Adam One had recently taken to placing gatekeepers on every floor, beside the landings. So I can’t get down the Garden stairs without someone seeing me, thought Toby. Unless I fall off the roof.

She waited till dusk, then took the drops with a mix of Elderflower and Raspberry to disguise the taste: Pilar’s Vigil potions always tasted like mulch. Then she sat down in meditation position, near a large tomato plant, which in the moonlight looked like a contorted leafy dancer or a grotesque insect.

Soon the plant began to glow and twirl its vines, and the tomatoes on it started to beat like hearts. There were crickets nearby, speaking in tongues: quarkit quarkit, ibbit ibbit, arkit arkit …

Neural gymnastics, thought Toby. She closed her eyes.

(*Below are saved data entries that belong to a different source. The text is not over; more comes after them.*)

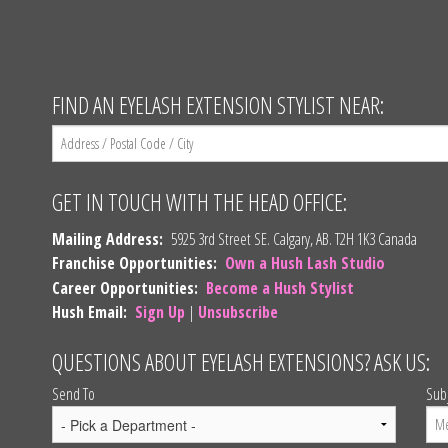
FIND AN EYELASH EXTENSION STYLIST NEAR:
GET IN TOUCH WITH THE HEAD OFFICE:
Mailing Address:
5925 3rd Street SE. Calgary, AB. T2H 1K3 Canada
Franchise Opportunities:
Own a Hush Lash Studio
Career Opportunities:
Become a Hush Stylist
Hush Email:
Sign Up
|
Unsubscribe
QUESTIONS ABOUT EYELASH EXTENSIONS? ASK US:
Send To
Sub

Why can’t I believe? she asked the darkness.

Behind her eyelids she saw an animal. It was a golden colour, with gentle green eyes and canine teeth, and curly wool instead of fur. It opened its mouth, but it did not speak. Instead, it yawned.

It gazed at her. She gazed at it. “You are the effect of a carefully calibrated blend of plant toxins,” she told it. Then she fell asleep.

33

The next morning Adam One came to see how Toby’s Vigil had gone. “Did you get an answer?” he asked her.

“I saw an animal,” said Toby.

Adam One was delighted. “What a successful outcome! Which animal? What did it say to you?” But before Toby could answer, he looked over her shoulder. “We have a messenger,” he said.

In her hazy post-Vigil state, Toby thought he meant some kind of mushroom angel or plant spirit, but it was only Zeb, breathing hard from his climb up the fire escape. He was still wearing his pleeblander disguise: black fleather vest, grimy jeans, battered solarbike boots. He looked hungover.

“Were you up all night?” said Toby.

“You too, looks like,” said Zeb. “I’ll get shit for it back at the nest – Lucerne hates it when I work at night.” He didn’t seem too concerned about that. “You want to call a general meeting,” he said to Adam One, “or hear the bad news first yourself?”

“Bad news first,” said Adam One. “We may have to edit it for wider consumption.” He nodded towards Toby. “She doesn’t panic.”

“Right,” said Zeb. “Here’s the story.”

His sources of information were unofficial, he said: in pursuit of the truth, he’d been forced to sacrifice himself by spending an evening watching the girls gyrate at Scales and Tails, where the CorpSeCorps guys hung out when off-duty. He didn’t like to get too close to the CorpSeMen, he said – he had a history of sorts, he might be recognized
despite the alterations he’d had done to himself. But he knew a few of the girls, so he’d mined them for rumours.

“You paid them?” said Adam One.

“Nothing’s free,” said Zeb. “But I didn’t pay too much.”

Burt had indeed been running a gro-op in the Buenavista, he said. It was the usual method – unoccupied apartments, windows blacked out, electricity hijacked. Full-spectrum gro-lights, automatic sprinkler systems, all top of the line. But it wasn’t just ordinary skunkweed, not even West Coast superweed: it was a stratospheric splice, with some peyote genes and psilocybins, and even a little ayahuasca – the good part, though they hadn’t completely eliminated the part that made you puke your guts out. A lot of people who’d tried this would kill to do it again, and there wasn’t much being made yet, so it was going for a very high price on the market.

It was a CorpSeCorps operation, naturally. The HelthWyzer labs had developed the splice, the CorpSeCorpsMen were the wholesalers. They ran it the way they ran everything illegal, through the pleebmobs. They’d thought it was a joke to get one of the Adams to front it, and to plant the gro-op in a building the Gardeners controlled. They’d been paying Burt well enough, but then he’d tried to cheat by selling on his own. He’d been getting away with it too, said Zeb, until the CorpSeCorps got an anonymous tip. Traced to a cellphone tossed into a dumpster. No
DNA
on it. Woman’s voice, though. Very pissed-off woman.

That would be Veena, thought Toby. I wonder where she got the phone? Word had it that she’d taken Bernice to the West Coast, with the money the CorpSeCorps had paid her.

“Where is he now?” said Adam One. “Adam Thirteen? Former Adam Thirteen. Is he still alive?”